While I still enjoy physical, ink-and-paper books most of all, I can only read them when they are on a bookstand at eye level. Consequently, I was an early adopter of the Kindle e-reader and upgraded to the even lighter Kindle Voyage with built-in light before our 2015 Alaska cruise. My Voyage (code name Dawn Treader) goes with me almost everywhere, and Amore and I both appreciate that it allows me to read myself to sleep at night without a book light burning all night or until I wake up to turn over. When we travel, I can take hundreds of books with me, including a half-dozen study Bibles and some commentaries, and it doesn't break anyone's back or incur an extra luggage fee.

That's the good part.

Here's the not-so-good: I do all right reading fiction or even biography on my Kindle, but I have found it difficult to digest and retain non-narrative nonfiction content on the smaller screen without an easy way to flip forward and back to scan the chapter headings and so forth. I highlight sections and sentences, but the best way I had found to review themwais to use Bookcision to export Kindle highlights for a book I wanted to review or found especially quotable. The series of excerpts here from The Shepherd Psalm last year utilized that app for me to review, select, copy, and paste into blog posts. That still requires intentional effort and time, and it is a book-by-book process.

Enter Readwise. My husband saw an article about this new app (so new it's still in the beta version) and said it sounded like my kind of thing. Although I was skeptical that it would be that much different from Bookcision, I decided to give it a try.

Y'all. It is sooo good.

It was easy to import all my Kindle highlights (although I do need to go back to the Readwise dashboard periodically to sync new ones). One can also import iBook highlights, clippings from Kindle documents, and manually entered passages (such as from a physical book). The highlights are searchable and taggable with the reader's own custom categories, keywords, and themes, like an organized, digitized commonplace book. One can also mark highlights as favorites. All these features should prove very helpful in future research and writing

One of my favorite features so far, however, is the daily digest email. Every day, Readwise sends me an email with 5 randomly selected highlights from the 7 years' worth books I have added to the app. Perhaps I should say "providentially selected," since these have been the most encouraging thing in my inbox on some days.
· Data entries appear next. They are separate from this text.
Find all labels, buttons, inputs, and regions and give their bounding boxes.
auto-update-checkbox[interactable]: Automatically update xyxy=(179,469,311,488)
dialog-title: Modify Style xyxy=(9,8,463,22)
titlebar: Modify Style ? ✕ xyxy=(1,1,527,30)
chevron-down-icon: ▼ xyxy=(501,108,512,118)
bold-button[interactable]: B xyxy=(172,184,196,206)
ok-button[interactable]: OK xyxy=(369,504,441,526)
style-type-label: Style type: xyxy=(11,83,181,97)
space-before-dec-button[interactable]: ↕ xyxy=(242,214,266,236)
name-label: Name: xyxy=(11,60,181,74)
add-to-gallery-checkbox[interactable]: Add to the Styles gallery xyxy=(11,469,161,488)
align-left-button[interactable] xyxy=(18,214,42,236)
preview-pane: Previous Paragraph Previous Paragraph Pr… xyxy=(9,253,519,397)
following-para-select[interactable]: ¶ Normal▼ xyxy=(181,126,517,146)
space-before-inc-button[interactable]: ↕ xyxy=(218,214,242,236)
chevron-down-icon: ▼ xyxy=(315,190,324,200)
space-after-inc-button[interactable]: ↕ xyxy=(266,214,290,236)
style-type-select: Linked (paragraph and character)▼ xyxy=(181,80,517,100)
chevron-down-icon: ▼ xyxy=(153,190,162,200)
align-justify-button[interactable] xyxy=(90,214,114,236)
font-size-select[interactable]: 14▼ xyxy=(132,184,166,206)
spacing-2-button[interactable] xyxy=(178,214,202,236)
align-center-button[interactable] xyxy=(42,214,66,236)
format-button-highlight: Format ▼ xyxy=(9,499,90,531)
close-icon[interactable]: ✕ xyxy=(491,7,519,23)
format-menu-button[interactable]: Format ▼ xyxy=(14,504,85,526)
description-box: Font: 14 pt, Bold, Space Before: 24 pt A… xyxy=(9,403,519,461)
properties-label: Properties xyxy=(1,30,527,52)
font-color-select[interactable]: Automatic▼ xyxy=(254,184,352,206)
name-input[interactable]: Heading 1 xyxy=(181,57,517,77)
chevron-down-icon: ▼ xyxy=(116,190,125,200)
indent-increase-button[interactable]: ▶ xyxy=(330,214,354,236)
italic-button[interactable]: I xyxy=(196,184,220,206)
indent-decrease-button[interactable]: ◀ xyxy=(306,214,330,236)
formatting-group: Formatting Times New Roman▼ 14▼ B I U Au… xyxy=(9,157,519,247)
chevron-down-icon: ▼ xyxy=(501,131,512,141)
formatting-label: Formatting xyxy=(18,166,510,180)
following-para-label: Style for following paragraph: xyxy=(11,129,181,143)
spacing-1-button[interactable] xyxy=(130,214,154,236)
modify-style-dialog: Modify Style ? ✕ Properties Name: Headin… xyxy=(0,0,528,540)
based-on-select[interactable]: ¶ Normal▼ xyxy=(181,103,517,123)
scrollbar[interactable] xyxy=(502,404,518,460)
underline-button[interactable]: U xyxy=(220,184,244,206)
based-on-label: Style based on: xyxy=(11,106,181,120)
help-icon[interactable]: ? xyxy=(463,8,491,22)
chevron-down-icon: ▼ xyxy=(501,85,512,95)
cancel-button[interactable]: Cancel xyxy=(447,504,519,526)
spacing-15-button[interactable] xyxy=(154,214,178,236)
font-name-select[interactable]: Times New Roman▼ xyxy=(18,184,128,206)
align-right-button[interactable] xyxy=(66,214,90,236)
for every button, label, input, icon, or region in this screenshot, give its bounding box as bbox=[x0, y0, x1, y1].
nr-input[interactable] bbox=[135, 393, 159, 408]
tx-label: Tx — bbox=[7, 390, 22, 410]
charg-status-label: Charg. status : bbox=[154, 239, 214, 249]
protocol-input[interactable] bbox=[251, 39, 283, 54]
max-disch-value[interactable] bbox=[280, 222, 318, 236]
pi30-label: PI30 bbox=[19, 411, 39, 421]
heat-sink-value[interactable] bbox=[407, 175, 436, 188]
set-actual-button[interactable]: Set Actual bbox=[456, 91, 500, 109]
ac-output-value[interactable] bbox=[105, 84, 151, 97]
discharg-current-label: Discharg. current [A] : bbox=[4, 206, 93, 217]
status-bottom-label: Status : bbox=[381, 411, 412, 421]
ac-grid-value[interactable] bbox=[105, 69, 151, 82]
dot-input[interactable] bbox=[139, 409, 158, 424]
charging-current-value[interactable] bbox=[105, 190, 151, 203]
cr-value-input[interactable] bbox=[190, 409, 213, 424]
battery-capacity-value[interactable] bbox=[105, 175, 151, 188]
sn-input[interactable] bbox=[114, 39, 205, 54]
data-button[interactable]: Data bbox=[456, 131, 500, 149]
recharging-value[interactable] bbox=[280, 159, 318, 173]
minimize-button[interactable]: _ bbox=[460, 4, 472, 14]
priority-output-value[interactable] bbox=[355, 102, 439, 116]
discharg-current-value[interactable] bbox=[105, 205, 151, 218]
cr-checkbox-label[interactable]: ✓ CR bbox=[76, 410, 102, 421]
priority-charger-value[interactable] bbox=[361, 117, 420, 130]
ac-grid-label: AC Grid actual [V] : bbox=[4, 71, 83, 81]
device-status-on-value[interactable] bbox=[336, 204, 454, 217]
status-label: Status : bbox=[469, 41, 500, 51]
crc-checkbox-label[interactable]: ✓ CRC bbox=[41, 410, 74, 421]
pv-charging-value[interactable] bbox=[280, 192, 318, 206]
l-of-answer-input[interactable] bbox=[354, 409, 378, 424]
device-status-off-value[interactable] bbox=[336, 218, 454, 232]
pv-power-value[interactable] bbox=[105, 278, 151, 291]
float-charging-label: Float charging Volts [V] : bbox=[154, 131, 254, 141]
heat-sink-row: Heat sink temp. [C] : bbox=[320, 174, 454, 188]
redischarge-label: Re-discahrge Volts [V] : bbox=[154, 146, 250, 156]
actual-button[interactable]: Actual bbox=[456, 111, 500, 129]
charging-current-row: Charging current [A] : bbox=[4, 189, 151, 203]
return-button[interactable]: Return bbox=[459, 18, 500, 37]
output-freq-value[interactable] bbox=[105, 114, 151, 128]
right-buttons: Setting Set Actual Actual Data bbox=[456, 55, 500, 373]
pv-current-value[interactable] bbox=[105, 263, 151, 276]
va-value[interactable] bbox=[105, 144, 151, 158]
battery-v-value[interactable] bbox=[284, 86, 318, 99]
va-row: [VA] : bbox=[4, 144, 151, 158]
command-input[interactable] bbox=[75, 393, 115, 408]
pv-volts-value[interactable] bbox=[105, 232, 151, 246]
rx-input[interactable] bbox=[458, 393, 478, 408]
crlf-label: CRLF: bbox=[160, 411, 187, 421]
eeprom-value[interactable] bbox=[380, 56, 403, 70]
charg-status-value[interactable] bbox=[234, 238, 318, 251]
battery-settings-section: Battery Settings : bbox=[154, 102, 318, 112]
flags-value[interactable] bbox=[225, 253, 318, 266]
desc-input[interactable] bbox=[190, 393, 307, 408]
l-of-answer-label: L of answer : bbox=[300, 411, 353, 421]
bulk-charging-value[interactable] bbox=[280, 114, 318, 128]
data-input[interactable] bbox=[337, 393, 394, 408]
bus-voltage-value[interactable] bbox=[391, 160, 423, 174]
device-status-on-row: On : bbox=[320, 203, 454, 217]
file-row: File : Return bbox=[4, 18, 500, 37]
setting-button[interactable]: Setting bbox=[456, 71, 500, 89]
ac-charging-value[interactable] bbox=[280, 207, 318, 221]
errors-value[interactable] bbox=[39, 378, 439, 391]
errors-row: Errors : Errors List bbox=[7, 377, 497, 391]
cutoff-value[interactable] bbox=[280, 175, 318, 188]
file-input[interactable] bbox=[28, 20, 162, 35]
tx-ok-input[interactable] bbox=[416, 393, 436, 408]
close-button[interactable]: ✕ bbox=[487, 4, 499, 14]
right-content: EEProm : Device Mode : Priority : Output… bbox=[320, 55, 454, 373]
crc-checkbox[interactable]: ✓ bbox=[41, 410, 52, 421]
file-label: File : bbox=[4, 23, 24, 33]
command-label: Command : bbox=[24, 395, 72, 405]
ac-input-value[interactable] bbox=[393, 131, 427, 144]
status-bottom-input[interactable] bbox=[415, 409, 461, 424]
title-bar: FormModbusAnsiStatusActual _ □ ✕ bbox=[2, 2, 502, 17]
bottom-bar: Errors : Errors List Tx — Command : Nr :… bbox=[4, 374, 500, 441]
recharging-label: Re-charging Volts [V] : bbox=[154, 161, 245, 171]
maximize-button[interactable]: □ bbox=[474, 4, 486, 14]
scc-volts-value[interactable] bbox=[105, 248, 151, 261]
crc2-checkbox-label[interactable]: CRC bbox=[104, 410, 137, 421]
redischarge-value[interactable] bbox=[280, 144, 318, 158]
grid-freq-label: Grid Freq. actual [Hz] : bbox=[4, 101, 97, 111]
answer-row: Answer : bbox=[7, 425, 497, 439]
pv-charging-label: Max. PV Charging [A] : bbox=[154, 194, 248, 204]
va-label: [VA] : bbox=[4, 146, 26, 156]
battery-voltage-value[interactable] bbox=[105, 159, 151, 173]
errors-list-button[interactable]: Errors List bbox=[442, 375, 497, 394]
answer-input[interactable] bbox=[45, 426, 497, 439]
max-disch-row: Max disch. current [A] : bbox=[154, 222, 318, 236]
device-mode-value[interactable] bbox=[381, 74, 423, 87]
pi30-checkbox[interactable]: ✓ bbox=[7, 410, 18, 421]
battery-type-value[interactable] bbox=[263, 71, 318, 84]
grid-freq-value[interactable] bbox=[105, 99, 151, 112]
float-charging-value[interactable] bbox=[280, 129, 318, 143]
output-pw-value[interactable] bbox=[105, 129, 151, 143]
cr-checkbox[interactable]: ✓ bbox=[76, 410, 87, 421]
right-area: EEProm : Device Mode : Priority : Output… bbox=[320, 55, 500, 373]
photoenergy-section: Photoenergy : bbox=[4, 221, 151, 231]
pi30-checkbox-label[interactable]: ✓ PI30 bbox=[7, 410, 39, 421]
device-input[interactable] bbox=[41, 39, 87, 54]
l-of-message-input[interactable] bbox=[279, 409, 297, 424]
This is an excellent feature for more than just a daily dose of encouragement, however. It could be a big difference-maker in my long-term retention of the eBooks I read.

Last summer, I listened to (and took notes on) the audiobook Make It Stick: The Science of Successful Learning. That evidence-based approach to long-term retention of what we learn told me that a lot of what I thought I knew about learning was wrong. It also explained why some strategies I stumbled upon for myself in school proved so helpful. Two of the key strategies were spaced repetition or practice and interleaving.

Spaced repetition is fairly self-explanatory. Learning a subject or technique or piece of music in a single intensive period of practice and mastery only achieves short-term retention. To maintain that learning more permanently, review and repetition are necessary, and they are most effective when some time has elapsed and forgetting has occurred. The Readwise daily digest provides a low-effort way to accomplish this with my eBook consumption. Some of the daily highlights are from books I read in January; others are from 2011. I've definitely had time to forget that content!

Interleaving means switching from one subject or topic to another before mastery of any of them have occurred. In my nephew's baseball practice, for example, he will achieve more long-term mastery of the skills if he practices 15 minutes on his batting swing, 10 minutes on fielding balls, 5 minutes on his throw, etc, and then mixes up the order and proportion the next time. Devoting one entire practice to each skill produces much less mastery over time. In the same way, the Readwise digest emails remind me of information from 5 different books, maybe even 5 different genres of books. Today, for example, included a theology book, an Andrew Murray quote on prayer, a sentence I admired from one of the Hawk and Dove novels, a passage of biography, and a thoughtful book on how to use words well in our present culture.

That diversity also invites me to think back to the context of the quote and why I decided to mark it, which is a kind of self-testing and forced recall (a third Make It Stick strategy for long-term learning). The Readwise team is working on some additional features that will intentionally incorporate the principle of "retrieval practice." In addition, the manageable daily selection of highlights provides a natural opportunity to tag and favorite the quotes for future use.

The Kindle Voyage and Make It Stick links above are affiliate links; i.e., purchases made soon after clicking them will generate a small percentage referral fee to me. Otherwise, I do not reap any material benefit from sharing these thoughts with you. Readwise did not request it and will not compensate me for doing so. I just love learning, really love it. Many of you do too, so I wanted to share this new tool that I truly believe will help us learn more effectively from our eBook explorations.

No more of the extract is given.